* _SUPPLIED RECORDS_
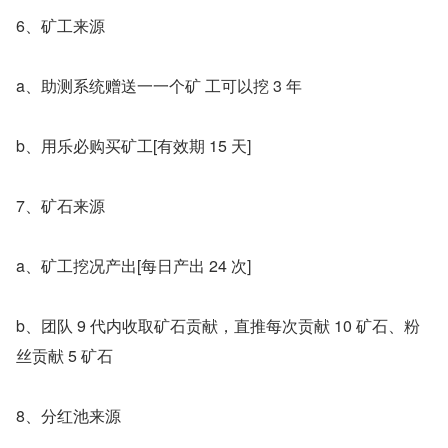
6、矿工来源
a、助测系统赠送一一个矿 工可以挖 3 年
b、用乐必购买矿工[有效期 15 天]
7、矿石来源
a、矿工挖况产出[每日产出 24 次]
b、团队 9 代内收取矿石贡献，直推每次贡献 10 矿石、粉
丝贡献 5 矿石
8、分红池来源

* _WHAT THE TASK REQUIRES_
Pictures aside, give the data again exactly as it appears.

* _OUTPUT FOR THIS TASK_
6、矿工来源
a、助测系统赠送一一个矿 工可以挖 3 年
b、用乐必购买矿工[有效期 15 天]
7、矿石来源
a、矿工挖况产出[每日产出 24 次]
b、团队 9 代内收取矿石贡献，直推每次贡献 10 矿石、粉
丝贡献 5 矿石
8、分红池来源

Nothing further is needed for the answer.